For those who weren't watching motorsports since the 1970s, the Porsche 935 is a quirky racecar with a storied and rather successful history, whether in the hands of Porsche themselves or under Kremer with their K2, K3, and K4 versions.
In a rather interesting turn of events, Porsche had decided to revive that three-digit badge for a limited run of 77 units, and it can be yours for a whopping 701,948 Euros (RM 3,372,585.49). That's a huge amount of money, but it is an iconic shape and a great throwback to the glory days, and definitely something unique in both form and function.
Sadly, you won't be able to drive it on the road. It's a "clubsport racer", which means you'll only be allowed to enjoy it within the confines of a track. The styling is clearly inspired by the original 935, but the base of this new model is a 991 GT2 RS, with a narrower body at 2.03 meters and an overall length of 4.87 meters.
Performance comes from a turbocharged 3.8-litre flat six, derived from the one in the GT2 RS and pushing 700 hp.

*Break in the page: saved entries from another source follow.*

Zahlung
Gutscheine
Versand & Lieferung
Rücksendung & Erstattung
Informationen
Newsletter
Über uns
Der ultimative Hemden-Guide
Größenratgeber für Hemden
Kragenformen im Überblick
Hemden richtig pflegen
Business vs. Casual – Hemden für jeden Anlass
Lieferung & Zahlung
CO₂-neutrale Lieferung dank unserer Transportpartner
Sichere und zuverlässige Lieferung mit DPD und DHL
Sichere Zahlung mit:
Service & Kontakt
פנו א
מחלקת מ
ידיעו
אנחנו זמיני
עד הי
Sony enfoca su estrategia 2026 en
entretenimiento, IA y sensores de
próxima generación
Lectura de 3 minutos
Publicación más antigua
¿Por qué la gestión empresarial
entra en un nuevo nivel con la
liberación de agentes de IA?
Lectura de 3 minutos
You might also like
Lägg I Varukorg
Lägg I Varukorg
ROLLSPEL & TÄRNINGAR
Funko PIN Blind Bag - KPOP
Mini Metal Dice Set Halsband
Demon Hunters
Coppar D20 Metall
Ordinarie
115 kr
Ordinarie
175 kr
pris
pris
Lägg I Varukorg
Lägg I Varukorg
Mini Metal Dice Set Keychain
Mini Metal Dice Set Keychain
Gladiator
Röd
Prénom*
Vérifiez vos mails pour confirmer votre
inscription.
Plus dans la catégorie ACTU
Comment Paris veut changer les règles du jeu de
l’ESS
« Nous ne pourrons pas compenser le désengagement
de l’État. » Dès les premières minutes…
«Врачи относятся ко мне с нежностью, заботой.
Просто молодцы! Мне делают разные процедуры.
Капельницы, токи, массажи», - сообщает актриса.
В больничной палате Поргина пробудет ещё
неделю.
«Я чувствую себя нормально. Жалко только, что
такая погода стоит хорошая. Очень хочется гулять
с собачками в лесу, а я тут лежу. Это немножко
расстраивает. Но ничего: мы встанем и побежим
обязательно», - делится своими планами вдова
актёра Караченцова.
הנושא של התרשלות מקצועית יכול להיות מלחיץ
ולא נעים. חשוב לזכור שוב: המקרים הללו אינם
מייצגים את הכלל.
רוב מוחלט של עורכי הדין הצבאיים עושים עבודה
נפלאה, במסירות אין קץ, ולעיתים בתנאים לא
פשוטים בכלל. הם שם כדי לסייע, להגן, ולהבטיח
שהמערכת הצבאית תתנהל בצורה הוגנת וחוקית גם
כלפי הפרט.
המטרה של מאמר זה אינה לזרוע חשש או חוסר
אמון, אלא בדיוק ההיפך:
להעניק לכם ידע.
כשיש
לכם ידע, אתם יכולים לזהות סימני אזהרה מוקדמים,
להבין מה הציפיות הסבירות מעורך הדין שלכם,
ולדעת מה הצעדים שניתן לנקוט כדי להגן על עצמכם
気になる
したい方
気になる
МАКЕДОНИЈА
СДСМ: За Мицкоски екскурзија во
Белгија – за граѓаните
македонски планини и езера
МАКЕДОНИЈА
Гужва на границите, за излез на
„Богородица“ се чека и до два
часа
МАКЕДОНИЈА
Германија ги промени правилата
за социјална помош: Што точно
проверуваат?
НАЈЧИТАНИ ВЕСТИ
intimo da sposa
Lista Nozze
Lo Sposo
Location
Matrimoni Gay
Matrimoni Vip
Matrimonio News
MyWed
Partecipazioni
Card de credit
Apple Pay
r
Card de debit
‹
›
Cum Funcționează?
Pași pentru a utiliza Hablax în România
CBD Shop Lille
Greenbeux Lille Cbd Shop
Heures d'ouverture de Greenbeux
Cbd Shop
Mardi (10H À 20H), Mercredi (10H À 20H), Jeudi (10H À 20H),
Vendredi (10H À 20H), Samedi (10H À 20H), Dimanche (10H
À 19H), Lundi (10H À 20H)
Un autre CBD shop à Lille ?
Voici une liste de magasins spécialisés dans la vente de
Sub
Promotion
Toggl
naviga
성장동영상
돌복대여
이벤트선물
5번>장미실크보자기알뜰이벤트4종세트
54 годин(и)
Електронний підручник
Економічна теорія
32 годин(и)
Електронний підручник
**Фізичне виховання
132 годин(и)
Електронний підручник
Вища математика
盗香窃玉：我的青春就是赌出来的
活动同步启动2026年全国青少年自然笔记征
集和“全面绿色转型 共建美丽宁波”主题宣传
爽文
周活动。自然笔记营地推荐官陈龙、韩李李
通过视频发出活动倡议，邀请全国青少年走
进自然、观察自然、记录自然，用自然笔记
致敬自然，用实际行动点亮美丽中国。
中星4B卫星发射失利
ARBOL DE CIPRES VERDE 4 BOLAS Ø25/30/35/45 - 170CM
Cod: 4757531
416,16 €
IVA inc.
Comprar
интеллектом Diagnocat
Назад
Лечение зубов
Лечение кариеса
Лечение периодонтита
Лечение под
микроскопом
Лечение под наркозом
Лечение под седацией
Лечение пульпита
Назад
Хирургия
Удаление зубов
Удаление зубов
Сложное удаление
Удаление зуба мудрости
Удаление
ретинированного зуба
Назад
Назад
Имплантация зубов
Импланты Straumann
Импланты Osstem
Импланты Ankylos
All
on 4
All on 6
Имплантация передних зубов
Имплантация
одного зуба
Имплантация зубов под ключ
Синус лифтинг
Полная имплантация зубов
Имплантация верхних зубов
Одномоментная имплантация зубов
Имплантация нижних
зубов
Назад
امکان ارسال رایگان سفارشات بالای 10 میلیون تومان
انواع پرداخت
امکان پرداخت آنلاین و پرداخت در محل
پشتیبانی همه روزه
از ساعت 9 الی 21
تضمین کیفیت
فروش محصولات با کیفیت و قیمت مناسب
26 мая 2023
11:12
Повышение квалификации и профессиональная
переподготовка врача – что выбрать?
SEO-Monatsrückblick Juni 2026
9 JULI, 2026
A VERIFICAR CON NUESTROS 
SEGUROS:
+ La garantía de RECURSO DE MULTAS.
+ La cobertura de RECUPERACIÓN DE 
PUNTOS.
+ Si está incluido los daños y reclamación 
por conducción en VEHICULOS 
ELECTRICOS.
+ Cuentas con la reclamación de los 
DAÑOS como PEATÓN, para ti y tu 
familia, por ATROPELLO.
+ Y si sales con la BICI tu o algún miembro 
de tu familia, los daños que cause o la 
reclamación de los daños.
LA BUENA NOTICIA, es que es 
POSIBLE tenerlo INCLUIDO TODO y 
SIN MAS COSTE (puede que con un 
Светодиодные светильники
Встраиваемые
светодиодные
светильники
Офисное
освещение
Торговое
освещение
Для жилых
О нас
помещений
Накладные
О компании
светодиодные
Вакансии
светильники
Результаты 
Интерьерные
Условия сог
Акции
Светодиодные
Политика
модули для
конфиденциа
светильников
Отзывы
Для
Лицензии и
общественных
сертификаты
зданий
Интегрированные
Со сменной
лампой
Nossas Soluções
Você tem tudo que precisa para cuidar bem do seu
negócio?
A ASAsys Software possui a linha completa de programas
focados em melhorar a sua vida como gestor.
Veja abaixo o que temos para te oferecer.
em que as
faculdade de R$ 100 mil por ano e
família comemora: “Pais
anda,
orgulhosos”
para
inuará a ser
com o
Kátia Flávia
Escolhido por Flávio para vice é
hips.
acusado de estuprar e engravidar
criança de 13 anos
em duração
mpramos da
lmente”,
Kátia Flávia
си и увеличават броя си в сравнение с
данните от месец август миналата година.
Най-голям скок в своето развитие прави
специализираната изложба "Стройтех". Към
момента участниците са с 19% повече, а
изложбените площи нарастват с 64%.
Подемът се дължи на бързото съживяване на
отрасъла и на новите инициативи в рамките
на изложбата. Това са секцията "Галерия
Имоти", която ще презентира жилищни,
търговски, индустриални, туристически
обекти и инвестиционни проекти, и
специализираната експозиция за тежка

Weight stands at 1,380 kg, which comes from lighter materials in the body shell such as aluminium-steel composites and carbon-fibre Kevlar. There's even an FIA-compliant removable escape hatch in the roof, for the serious track rat.
The flat sides are a throwback to yesteryear, where form was very much determined by aerodynamics - primitive in those days, but effective nonetheless. The headlights are much less pronounced, with a slantnose front end that's long been missing from the Porsche lineup.
Paintwork comes in a singular Agate Gray, with the Martini livery being optional. 18-inch wheels up front and rear, 11.5 inches and 13 inches wide respectively, form the base of the wheel setup and the car is delivered with transport tyres, to be swapped out for the performance tyre of your choice.
It's an interesting step for Porsche, which has more recently been looking to the past for inspiration for the future. What's more interesting is the fact that this is a car that hasn't been sold out before release, which is the case with most limited edition models - possibly because of its rather limited market and collector's value.